[EXERCISE INPUT Boundary: Start]
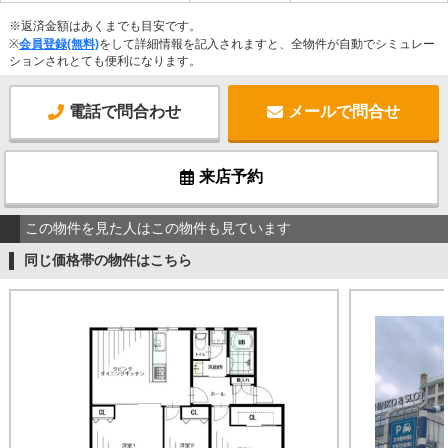
※返済金額はあくまでも目安です。
※
会員登録(無料)
をして詳細情報を記入されますと、全物件が自動でシミュレー
ションされとても便利になります。
電話で問合わせ
メールで問合せ
来店予約
この物件を見た人はこの物件も見ています
同じ価格帯の物件はこちら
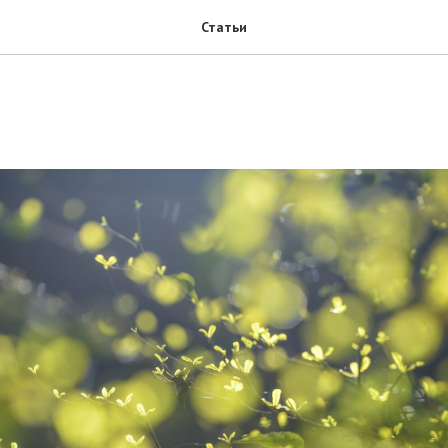
Статьи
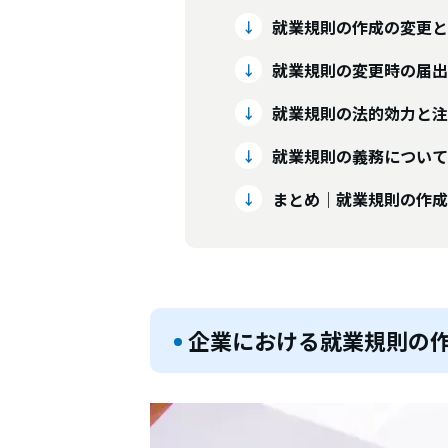
就業規則の作成の変更と
就業規則の変更時の届出
就業規則の法的効力と注
就業規則の義務について
まとめ｜就業規則の作成
企業における就業規則の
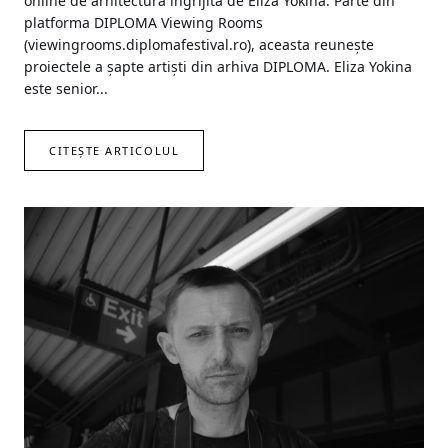
online de arhitectură îngrijită de Eliza Yokina. Parte din
platforma DIPLOMA Viewing Rooms
(viewingrooms.diplomafestival.ro), aceasta reunește
proiectele a șapte artiști din arhiva DIPLOMA. Eliza Yokina
este senior...
CITEȘTE ARTICOLUL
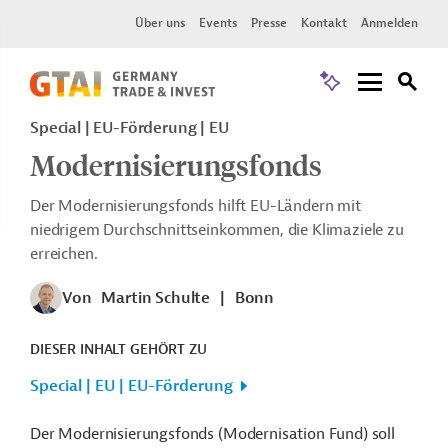
Über uns
Events
Presse
Kontakt
Anmelden
Special | EU-Förderung | EU
Modernisierungsfonds
Der Modernisierungsfonds hilft EU-Ländern mit
niedrigem Durchschnittseinkommen, die Klimaziele zu
erreichen.
Von
Martin Schulte
|
Bonn
DIESER INHALT GEHÖRT ZU
Special | EU | EU-Förderung
Der Modernisierungsfonds (Modernisation Fund) soll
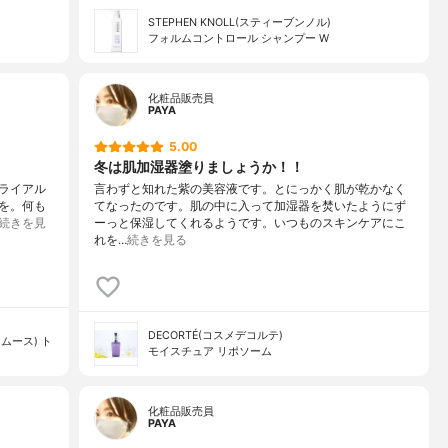
STEPHEN KNOLL(スティーブンノル)
フォルムコントロール シャンプー W
化粧品販売員
PAYA
5.00
冬は肌加湿器塗りましょうか！！
ライアル
言わずと知れた紫の美容液です。とにっかく肌が乾かなく
を。何も
てなったのです。肌の中に入って加湿器を焚いたようにず
続きを見
ーっと保湿してくれるようです。いつものスキンケアにこ
れを…
続きを見る
DECORTÉ(コスメデコルテ)
ムース) ト
モイスチュア リポソーム
化粧品販売員
PAYA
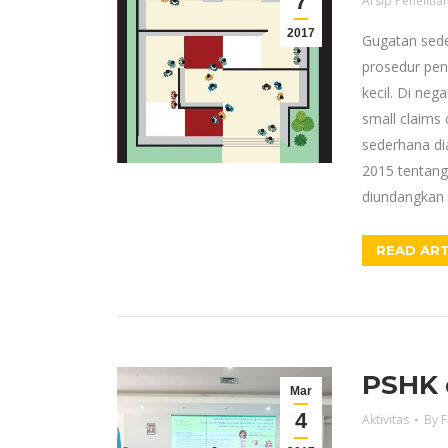
7
Arsip Penelitia
2017
Gugatan sed
prosedur pen
kecil. Di neg
small claims 
sederhana d
2015 tentang
diundangkan 
READ ART
PSHK 
Mar
4
Aktivitas
By
F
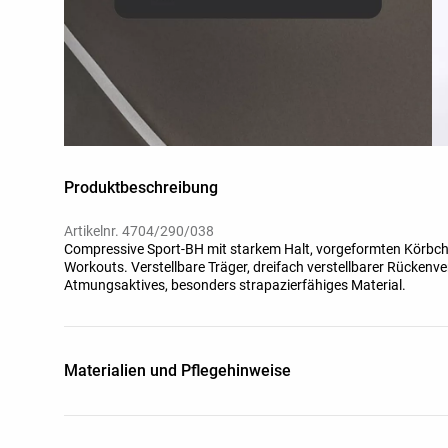
Produktbeschreibung
Artikelnr. 4704/290/038
Compressive Sport-BH mit starkem Halt, vorgeformten Körbche
Workouts. Verstellbare Träger, dreifach verstellbarer Rückenve
Atmungsaktives, besonders strapazierfähiges Material.
Materialien und Pflegehinweise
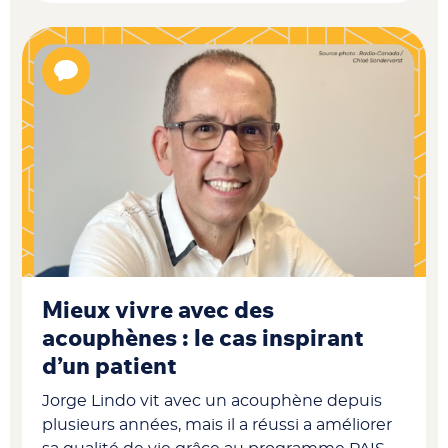
Mieux vivre avec des
acouphènes : le cas inspirant
d’un patient
Jorge Lindo vit avec un acouphène depuis
plusieurs années, mais il a réussi a améliorer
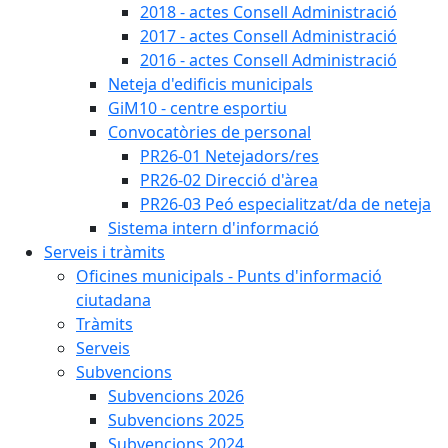
2018 - actes Consell Administració
2017 - actes Consell Administració
2016 - actes Consell Administració
Neteja d'edificis municipals
GiM10 - centre esportiu
Convocatòries de personal
PR26-01 Netejadors/res
PR26-02 Direcció d'àrea
PR26-03 Peó especialitzat/da de neteja
Sistema intern d'informació
Serveis i tràmits
Oficines municipals - Punts d'informació
ciutadana
Tràmits
Serveis
Subvencions
Subvencions 2026
Subvencions 2025
Subvencions 2024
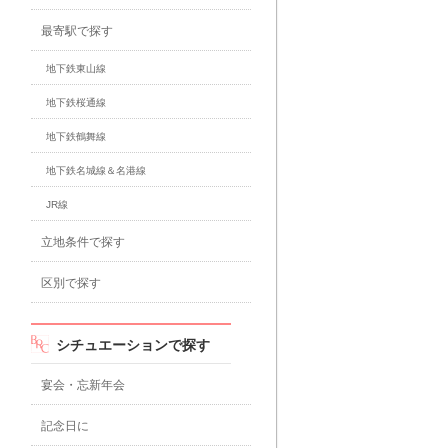
最寄駅で探す
地下鉄東山線
地下鉄桜通線
地下鉄鶴舞線
地下鉄名城線＆名港線
JR線
立地条件で探す
区別で探す
シチュエーションで探す
宴会・忘新年会
記念日に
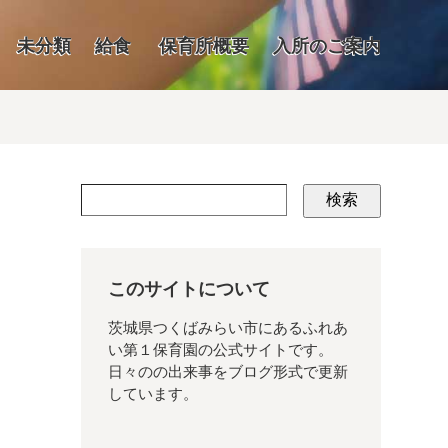
未分類
給食
保育所概要
入所のご案内
検索
このサイトについて
茨城県つくばみらい市にあるふれあ
い第１保育園の公式サイトです。
日々のの出来事をブログ形式で更新
しています。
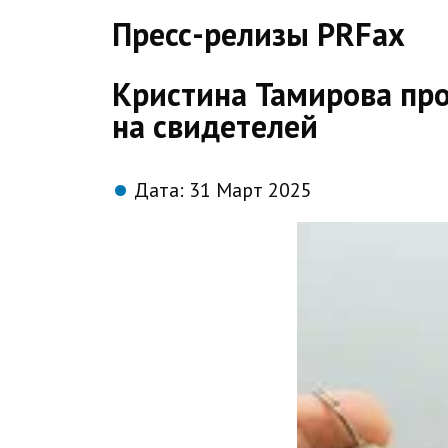
direct
Пресс-релизы PRFax
Кристина Тамирова про
на свидетелей
Дата:
31 Март 2025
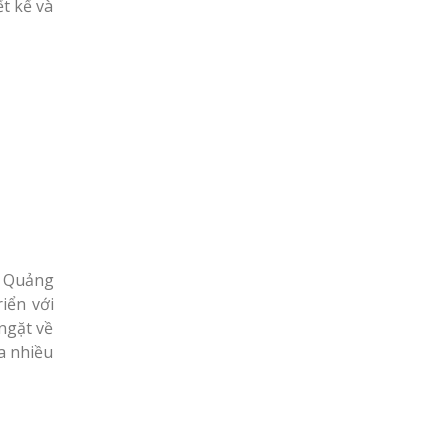
t kế và
. Quảng
riển với
ngặt về
a nhiều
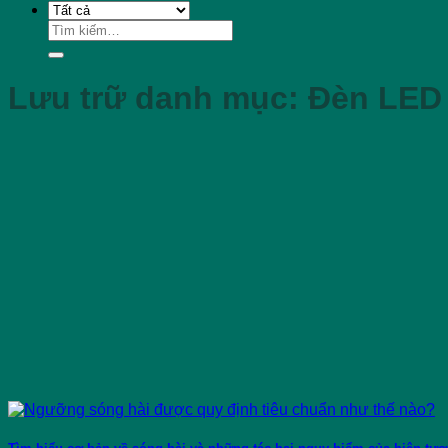
Tìm
kiếm:
Lưu trữ danh mục:
Đèn LED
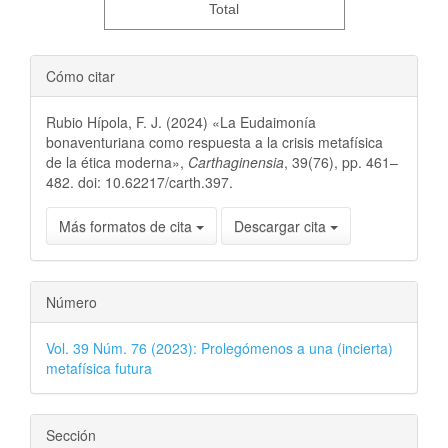
Total
Cómo citar
Rubio Hípola, F. J. (2024) «La Eudaimonía
bonaventuriana como respuesta a la crisis metafísica
de la ética moderna»,
Carthaginensia
, 39(76), pp. 461–
482. doi: 10.62217/carth.397.
Más formatos de cita
Descargar cita
Número
Vol. 39 Núm. 76 (2023): Prolegómenos a una (incierta)
metafísica futura
Sección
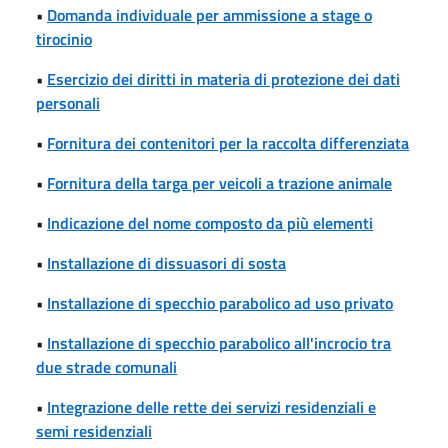
•
Domanda individuale per ammissione a stage o
tirocinio
•
Esercizio dei diritti in materia di protezione dei dati
personali
•
Fornitura dei contenitori per la raccolta differenziata
•
Fornitura della targa per veicoli a trazione animale
•
Indicazione del nome composto da più elementi
•
Installazione di dissuasori di sosta
•
Installazione di specchio parabolico ad uso privato
•
Installazione di specchio parabolico all'incrocio tra
due strade comunali
•
Integrazione delle rette dei servizi residenziali e
semi residenziali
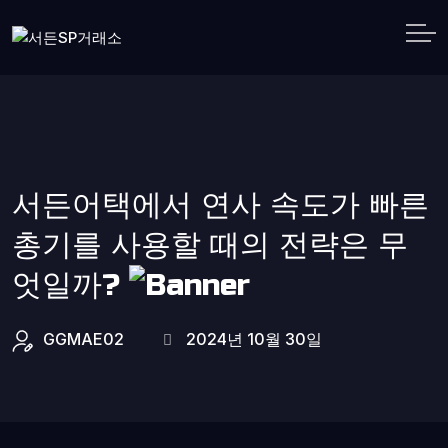
서든어택에서 연사 속도가 빠른
총기를 사용할 때의 전략은 무
엇일까?
GGMAE02
2024년 10월 30일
[EXERCISE INPUT Boundary: End]
* AIM OF THE EXERCISE:
Transcribe every line of the records exactly. Pictures do not belong in the copy.

* TASK SOLUTION:
※返済金額はあくまでも目安です。
※
会員登録(無料)
をして詳細情報を記入されますと、全物件が自動でシミュレー
ションされとても便利になります。
電話で問合わせ
メールで問合せ
来店予約
この物件を見た人はこの物件も見ています
同じ価格帯の物件はこちら
Статьи
就業規則の作成の変更と
就業規則の変更時の届出
就業規則の法的効力と注
就業規則の義務について
まとめ｜就業規則の作成
企業における就業規則の
online de arhitectură îngrijită de Eliza Yokina. Parte din
platforma DIPLOMA Viewing Rooms
(viewingrooms.diplomafestival.ro), aceasta reunește
proiectele a șapte artiști din arhiva DIPLOMA. Eliza Yokina
este senior...
CITEȘTE ARTICOLUL
Über uns
Events
Presse
Kontakt
Anmelden
Special | EU-Förderung | EU
Modernisierungsfonds
Der Modernisierungsfonds hilft EU-Ländern mit
niedrigem Durchschnittseinkommen, die Klimaziele zu
erreichen.
Von
Martin Schulte
|
Bonn
DIESER INHALT GEHÖRT ZU
Special | EU | EU-Förderung
Der Modernisierungsfonds (Modernisation Fund) soll
STEPHEN KNOLL(スティーブンノル)
フォルムコントロール シャンプー W
化粧品販売員
PAYA
5.00
冬は肌加湿器塗りましょうか！！
ライアル
言わずと知れた紫の美容液です。とにっかく肌が乾かなく
を。何も
てなったのです。肌の中に入って加湿器を焚いたようにず
続きを見
ーっと保湿してくれるようです。いつものスキンケアにこ
れを…
続きを見る
DECORTÉ(コスメデコルテ)
ムース) ト
モイスチュア リポソーム
化粧品販売員
PAYA
7
Arsip Penelitia
2017
Gugatan sed
prosedur pen
kecil. Di neg
small claims 
sederhana d
2015 tentang
diundangkan 
READ ART
PSHK 
Mar
4
Aktivitas
By
F
Produktbeschreibung
Artikelnr. 4704/290/038
Compressive Sport-BH mit starkem Halt, vorgeformten Körbche
Workouts. Verstellbare Träger, dreifach verstellbarer Rückenve
Atmungsaktives, besonders strapazierfähiges Material.
Materialien und Pflegehinweise
Mieux vivre avec des
acouphènes : le cas inspirant
d’un patient
Jorge Lindo vit avec un acouphène depuis
plusieurs années, mais il a réussi a améliorer
2018 - actes Consell Administració
2017 - actes Consell Administració
2016 - actes Consell Administració
Neteja d'edificis municipals
GiM10 - centre esportiu
Convocatòries de personal
PR26-01 Netejadors/res
PR26-02 Direcció d'àrea
PR26-03 Peó especialitzat/da de neteja
Sistema intern d'informació
Serveis i tràmits
Oficines municipals - Punts d'informació
ciutadana
Tràmits
Serveis
Subvencions
Subvencions 2026
Subvencions 2025
Subvencions 2024
最寄駅で探す
地下鉄東山線
地下鉄桜通線
地下鉄鶴舞線
地下鉄名城線＆名港線
JR線
立地条件で探す
区別で探す
シチュエーションで探す
宴会・忘新年会
記念日に
未分類
給食
保育所概要
入所のご案内
検索
このサイトについて
茨城県つくばみらい市にあるふれあ
い第１保育園の公式サイトです。
日々のの出来事をブログ形式で更新
しています。
direct
Пресс-релизы PRFax
Кристина Тамирова про
на свидетелей
Дата:
31 Март 2025
t kế và
. Quảng
riển với
ngặt về
a nhiều
Tìm
kiếm:
Lưu trữ danh mục:
Đèn LED
Total
Cómo citar
Rubio Hípola, F. J. (2024) «La Eudaimonía
bonaventuriana como respuesta a la crisis metafísica
de la ética moderna»,
Carthaginensia
, 39(76), pp. 461–
482. doi: 10.62217/carth.397.
Más formatos de cita
Descargar cita
Número
Vol. 39 Núm. 76 (2023): Prolegómenos a una (incierta)
metafísica futura
Sección
•
Domanda individuale per ammissione a stage o
tirocinio
•
Esercizio dei diritti in materia di protezione dei dati
personali
•
Fornitura dei contenitori per la raccolta differenziata
•
Fornitura della targa per veicoli a trazione animale
•
Indicazione del nome composto da più elementi
•
Installazione di dissuasori di sosta
•
Installazione di specchio parabolico ad uso privato
•
Installazione di specchio parabolico all'incrocio tra
due strade comunali
•
Integrazione delle rette dei servizi residenziali e
semi residenziali
서든어택에서 연사 속도가 빠른
총기를 사용할 때의 전략은 무
엇일까?
GGMAE02
2024년 10월 30일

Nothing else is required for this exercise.